REQUIRED WORK:
Pictures aside, return all of the records exactly as they stand.

Dataset entries:

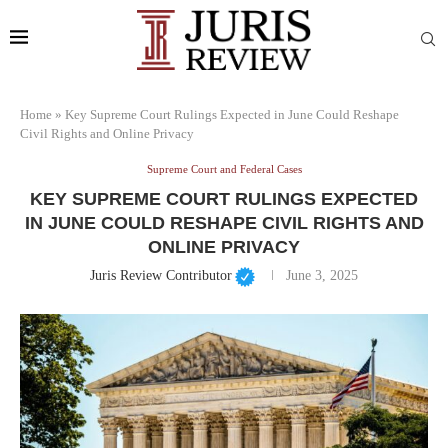
Home
»
Key Supreme Court Rulings Expected in June Could Reshape
Civil Rights and Online Privacy
Supreme Court and Federal Cases
KEY SUPREME COURT RULINGS EXPECTED
IN JUNE COULD RESHAPE CIVIL RIGHTS AND
ONLINE PRIVACY
Juris Review Contributor
June 3, 2025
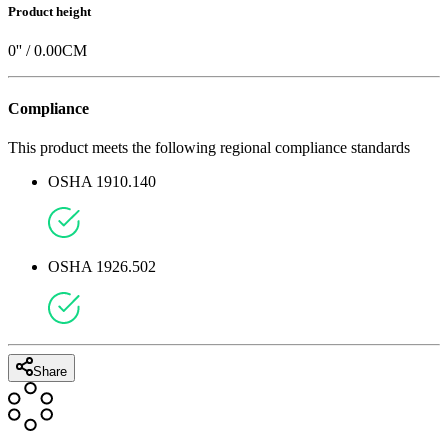
Product height
0
'' /
0.00
CM
Compliance
This product meets the following regional compliance standards
OSHA 1910.140
OSHA 1926.502
Share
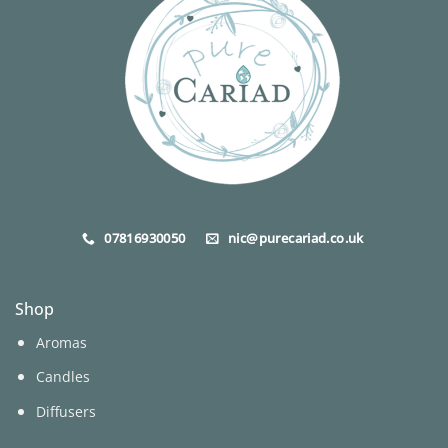
may
be
chosen
on
the
product
page
07816930050
nic@purecariad.co.uk
Shop
Aromas
Candles
Diffusers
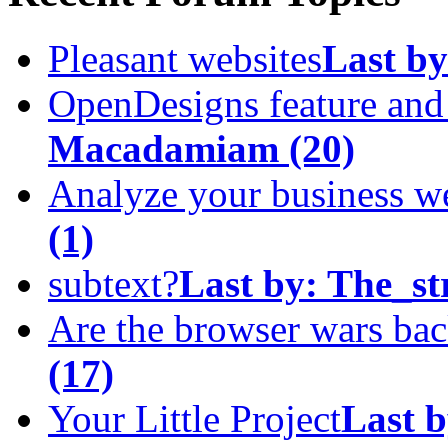
Pleasant websites
Last by
OpenDesigns feature an
Macadamiam
(20)
Analyze your business w
(1)
subtext?
Last by:
The_st
Are the browser wars ba
(17)
Your Little Project
Last b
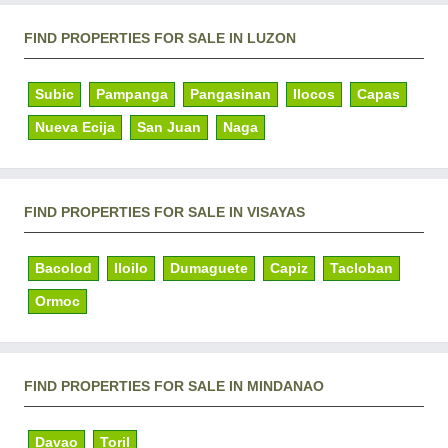
FIND PROPERTIES FOR SALE IN LUZON
Subic
Pampanga
Pangasinan
Ilocos
Capas
Nueva Ecija
San Juan
Naga
FIND PROPERTIES FOR SALE IN VISAYAS
Bacolod
Iloilo
Dumaguete
Capiz
Tacloban
Ormoc
FIND PROPERTIES FOR SALE IN MINDANAO
Davao
Toril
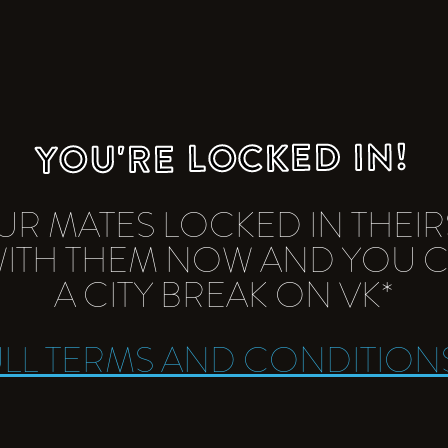
YOU'RE LOCKED IN!
UR MATES LOCKED IN THEIR
 WITH THEM NOW AND YOU 
A CITY BREAK ON VK*
ULL TERMS AND CONDITION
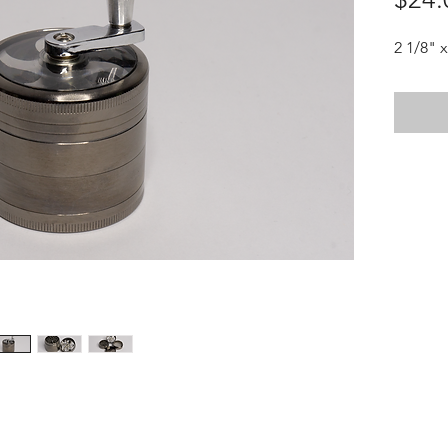
2 1/8" x
HOTHContact@gmail.com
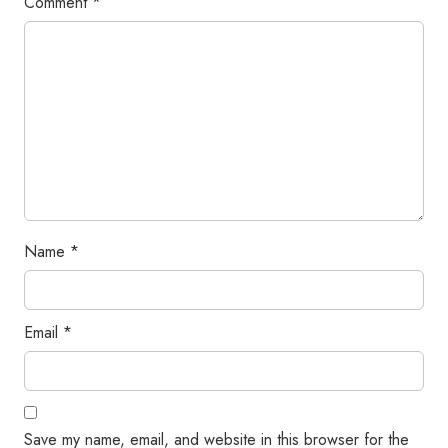
Comment
*
Name
*
Email
*
Save my name, email, and website in this browser for the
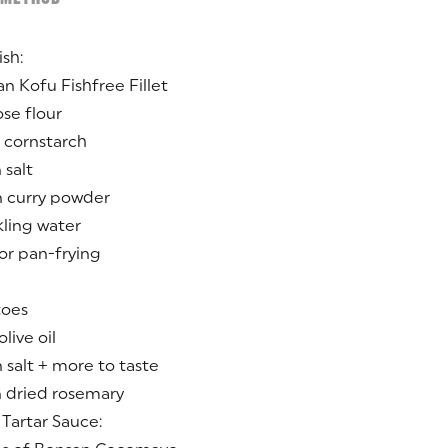
ish:
an Kofu Fishfree Fillet
ose flour
 cornstarch
 salt
n curry powder
kling water
for pan-frying
toes
live oil
 salt + more to taste
n dried rosemary
Tartar Sauce:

RESPONSE BOX:
Home
»
Key Supreme Court Rulings Expected in June Could Reshape
Civil Rights and Online Privacy
Supreme Court and Federal Cases
KEY SUPREME COURT RULINGS EXPECTED
IN JUNE COULD RESHAPE CIVIL RIGHTS AND
ONLINE PRIVACY
Juris Review Contributor
June 3, 2025
Product height
0
'' /
0.00
CM
Compliance
This product meets the following regional compliance standards
OSHA 1910.140
OSHA 1926.502
Share
may
be
chosen
on
the
product
page
07816930050
nic@purecariad.co.uk
Shop
Aromas
Candles
Diffusers
Pleasant websites
Last by
OpenDesigns feature an
Macadamiam
(20)
Analyze your business w
(1)
subtext?
Last by:
The_st
Are the browser wars ba
(17)
Your Little Project
Last b
FIND PROPERTIES FOR SALE IN LUZON
Subic
Pampanga
Pangasinan
Ilocos
Capas
Nueva Ecija
San Juan
Naga
FIND PROPERTIES FOR SALE IN VISAYAS
Bacolod
Iloilo
Dumaguete
Capiz
Tacloban
Ormoc
FIND PROPERTIES FOR SALE IN MINDANAO
Davao
Toril
YOU'RE LOCKED IN!
UR MATES LOCKED IN THEIR
 WITH THEM NOW AND YOU 
A CITY BREAK ON VK*
ULL TERMS AND CONDITION
2 1/8" x
HOTHContact@gmail.com
Comment
*
Name
*
Email
*
Save my name, email, and website in this browser for the
ish:
an Kofu Fishfree Fillet
ose flour
 cornstarch
 salt
n curry powder
kling water
for pan-frying
toes
live oil
 salt + more to taste
n dried rosemary
Tartar Sauce:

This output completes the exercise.